We subjected numerous therapeutic strategies, adopted by clinicians and reported by scholars in the scientific literature, to a systematic review and meta-analysis. The limitations of the studies analyzed were primarily small samples, short duration of treatments, absent or insufficient follow-up, absence of overlapping and reliable standard verification questionnaires, and inhomogeneity in treatment outcomes.
The limit of this study is clearly the presence of small sample papers and case reports, but the authors thought it could be interesting to include different therapeutic strategies, such as targeted therapies.
Research is moving toward more targeted therapies, especially for lesions that have appeared in immunocompromised patients undergoing highly active antiretroviral therapy (HAART), such as imiquimod and cidofovir. For these, RCTs and case-controlled studies with large patient sample sizes and longer follow-up periods and standardization of treatment duration and modalities are needed.

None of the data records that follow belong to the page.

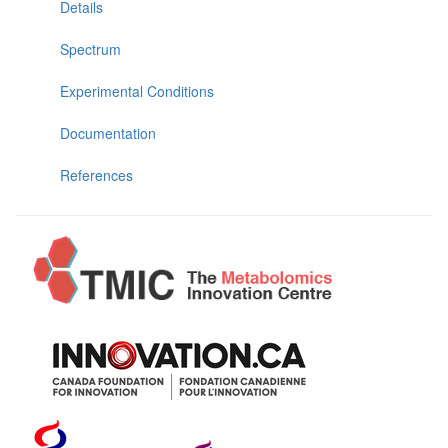
Details
Spectrum
Experimental Conditions
Documentation
References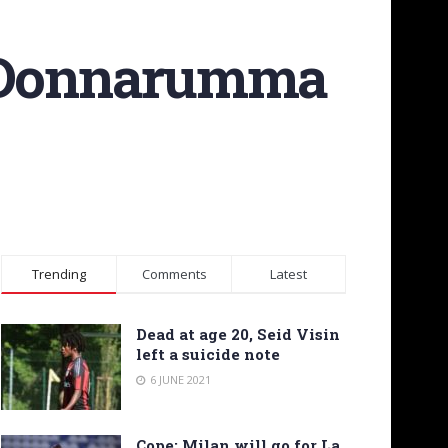
e Donnarumma
Trending
Comments
Latest
Dead at age 20, Seid Visin
left a suicide note
6 JUNE 2021
Cope: Milan will go for La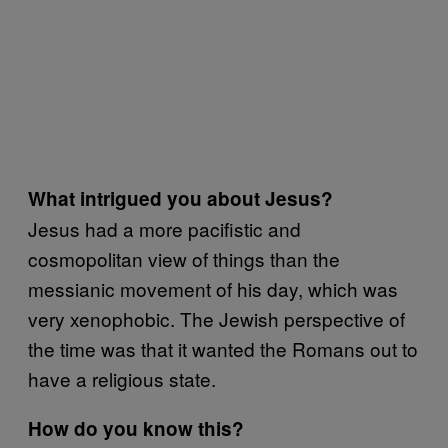
What intrigued you about Jesus?
Jesus had a more pacifistic and
cosmopolitan view of things than the
messianic movement of his day, which was
very xenophobic. The Jewish perspective of
the time was that it wanted the Romans out to
have a religious state.
How do you know this?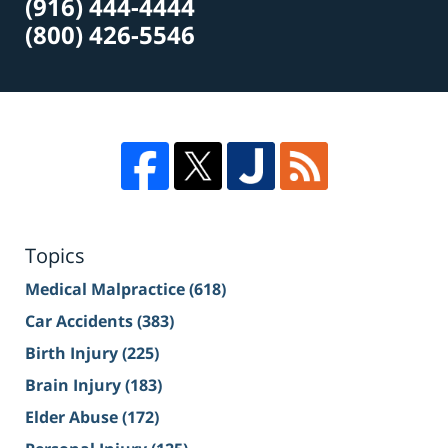
(916) 444-4444
(800) 426-5546
Topics
Medical Malpractice
(618)
Car Accidents
(383)
Birth Injury
(225)
Brain Injury
(183)
Elder Abuse
(172)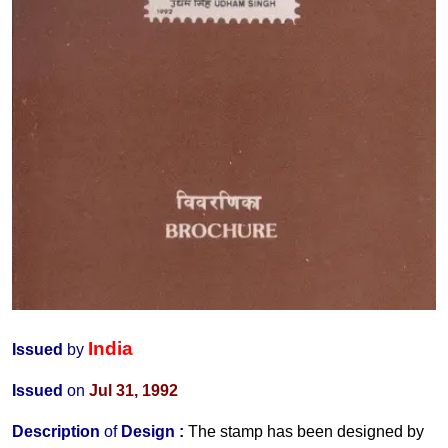
India
Issued
by
Issued
on
Jul 31, 1992
Description
of
Design
:
The stamp has been designed by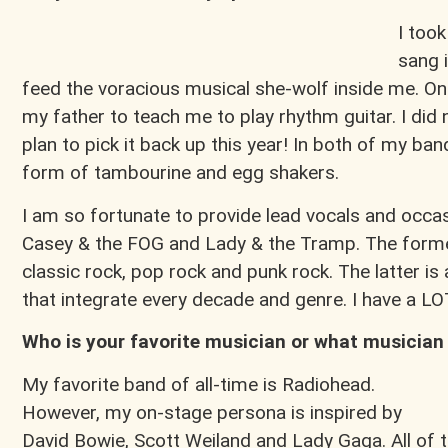
I too
sang i
feed the voracious musical she-wolf inside me. One
my father to teach me to play rhythm guitar. I did
plan to pick it back up this year! In both of my band
form of tambourine and egg shakers.
I am so fortunate to provide lead vocals and occa
Casey & the FOG and Lady & the Tramp. The forme
classic rock, pop rock and punk rock. The latter is
that integrate every decade and genre. I have a LO
Who is your favorite musician or what musician
My favorite band of all-time is Radiohead.
However, my on-stage persona is inspired by
David Bowie, Scott Weiland and Lady Gaga. All of 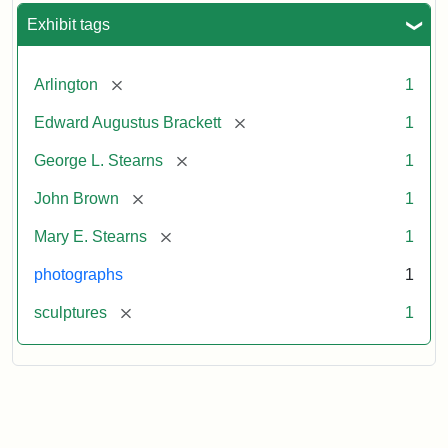
Exhibit tags
[remove]
Arlington
1
[remove]
Edward Augustus Brackett
1
[remove]
George L. Stearns
1
[remove]
John Brown
1
[remove]
Mary E. Stearns
1
photographs
1
[remove]
sculptures
1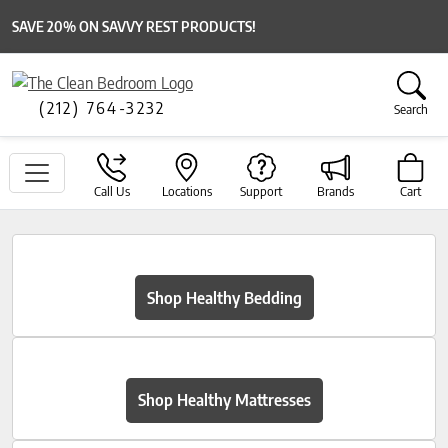
SAVE 20% ON SAVVY REST PRODUCTS!
(212) 764-3232
Search
Call Us
Locations
Support
Brands
Cart
Shop Healthy Bedding
Shop Healthy Mattresses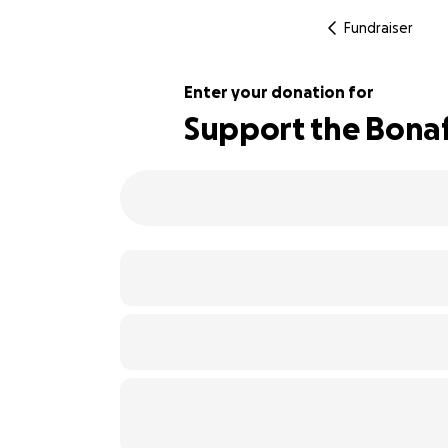
Fundraiser
Enter your donation for
Support the Bonaf
102% complete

Lesion excision is the first line of therapy to be adopted, regardless of the instrument used. In cases of multiple relapses, especially in immunocompromised or HAART patients, topical drug therapies, such as imiquimod and cidofovir, can be applied for several weeks with a high probability of success. The management of these lesions is important, both for limiting the spread of the virus and preventing the appearance of malignant lesions within the oral cavity. Therefore, new, randomized, case-controlled studies with large patient samples, adequate treatment duration, long-term follow-up, study of recurrence rate, and uniform result detection criteria are necessary to define a standard treatment of HPV-related oral cavity lesions. Furthermore, the benefit–risk profile and costs are important when choosing between the various options.
5. Conclusions
Despite many treatment options available, a systematic review of the scientific literature has shown that defining a standard, comprehensive, and effective treatment for the excision HPV-related infection and lesions is still a goal for clinicians today.
It can be concluded from the meta-analysis of the available and relevant scientific literature that both excisions by cold-blade scalpel and excision by laser can be considered effective treatment options. Many treatment strategies have been proposed in the literature. However, a definitive and validated standard therapy has not been defined.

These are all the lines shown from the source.